• Entries supplied:
───
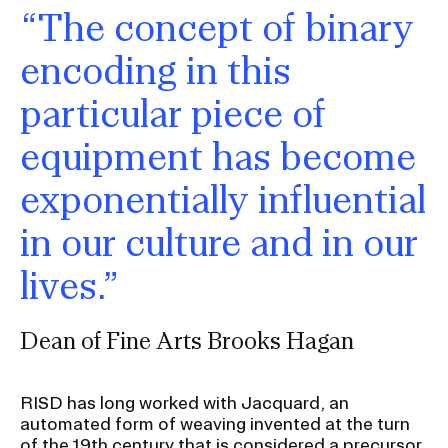
“The concept of binary
encoding in this
particular piece of
equipment has become
exponentially influential
in our culture and in our
lives.”
Dean of Fine Arts Brooks Hagan
RISD has long worked with Jacquard, an
automated form of weaving invented at the turn
of the 19th century that is considered a precursor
───
• Exercise:
An exact copy of every entry, pictures left out, is what to write here.

• Answer section:
“The concept of binary
encoding in this
particular piece of
equipment has become
exponentially influential
in our culture and in our
lives.”
Dean of Fine Arts Brooks Hagan
RISD has long worked with Jacquard, an
automated form of weaving invented at the turn
of the 19th century that is considered a precursor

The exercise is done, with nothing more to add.